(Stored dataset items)
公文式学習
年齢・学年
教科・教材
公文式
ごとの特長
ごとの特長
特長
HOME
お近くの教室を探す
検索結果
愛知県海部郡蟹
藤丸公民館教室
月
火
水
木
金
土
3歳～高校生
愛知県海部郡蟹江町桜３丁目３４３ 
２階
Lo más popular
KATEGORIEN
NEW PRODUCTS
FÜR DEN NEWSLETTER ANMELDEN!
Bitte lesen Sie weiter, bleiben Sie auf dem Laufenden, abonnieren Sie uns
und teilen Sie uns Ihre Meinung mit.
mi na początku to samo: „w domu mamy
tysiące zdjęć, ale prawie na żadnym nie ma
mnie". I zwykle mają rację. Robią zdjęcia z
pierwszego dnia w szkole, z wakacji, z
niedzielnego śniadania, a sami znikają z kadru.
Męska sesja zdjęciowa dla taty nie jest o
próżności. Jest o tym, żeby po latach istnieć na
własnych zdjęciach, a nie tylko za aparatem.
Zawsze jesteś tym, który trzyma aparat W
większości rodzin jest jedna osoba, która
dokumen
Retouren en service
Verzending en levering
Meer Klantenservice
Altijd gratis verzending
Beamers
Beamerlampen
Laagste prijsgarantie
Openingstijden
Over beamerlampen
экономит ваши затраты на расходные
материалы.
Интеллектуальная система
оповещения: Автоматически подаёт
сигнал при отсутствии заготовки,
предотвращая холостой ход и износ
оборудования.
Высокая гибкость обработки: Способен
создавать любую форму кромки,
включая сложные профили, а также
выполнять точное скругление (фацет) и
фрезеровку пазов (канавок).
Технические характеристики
--
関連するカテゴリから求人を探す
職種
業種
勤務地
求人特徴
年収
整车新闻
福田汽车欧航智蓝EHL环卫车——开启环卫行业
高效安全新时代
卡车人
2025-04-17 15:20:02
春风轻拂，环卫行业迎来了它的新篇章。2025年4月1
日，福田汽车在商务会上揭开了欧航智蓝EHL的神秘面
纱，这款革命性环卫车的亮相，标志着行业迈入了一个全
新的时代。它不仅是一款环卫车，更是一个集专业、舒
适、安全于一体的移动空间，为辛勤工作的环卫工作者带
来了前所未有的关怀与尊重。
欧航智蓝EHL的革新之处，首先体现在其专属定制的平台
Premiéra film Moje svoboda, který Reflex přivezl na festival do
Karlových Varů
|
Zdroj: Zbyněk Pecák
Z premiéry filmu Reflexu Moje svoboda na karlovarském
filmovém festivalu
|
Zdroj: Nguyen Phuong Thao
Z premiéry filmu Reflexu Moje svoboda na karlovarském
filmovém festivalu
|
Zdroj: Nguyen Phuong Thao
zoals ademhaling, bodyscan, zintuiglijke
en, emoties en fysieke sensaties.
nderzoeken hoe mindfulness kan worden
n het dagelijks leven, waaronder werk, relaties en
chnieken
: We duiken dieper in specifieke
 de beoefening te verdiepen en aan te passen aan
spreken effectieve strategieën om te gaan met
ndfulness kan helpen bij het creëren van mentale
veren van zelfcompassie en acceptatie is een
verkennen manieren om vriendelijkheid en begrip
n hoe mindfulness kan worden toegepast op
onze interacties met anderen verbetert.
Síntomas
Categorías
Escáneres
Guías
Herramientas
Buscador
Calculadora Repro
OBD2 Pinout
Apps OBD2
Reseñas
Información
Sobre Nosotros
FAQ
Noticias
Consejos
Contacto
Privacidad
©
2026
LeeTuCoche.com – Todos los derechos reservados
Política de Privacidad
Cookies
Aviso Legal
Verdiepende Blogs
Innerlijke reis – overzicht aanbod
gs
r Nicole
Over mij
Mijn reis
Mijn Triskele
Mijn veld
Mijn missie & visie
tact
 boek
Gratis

### [What to do]
A line qualifies when it holds the word "Privacidad"; report all qualifying lines from the records above.

### [Solution to the problem]
Privacidad
Política de Privacidad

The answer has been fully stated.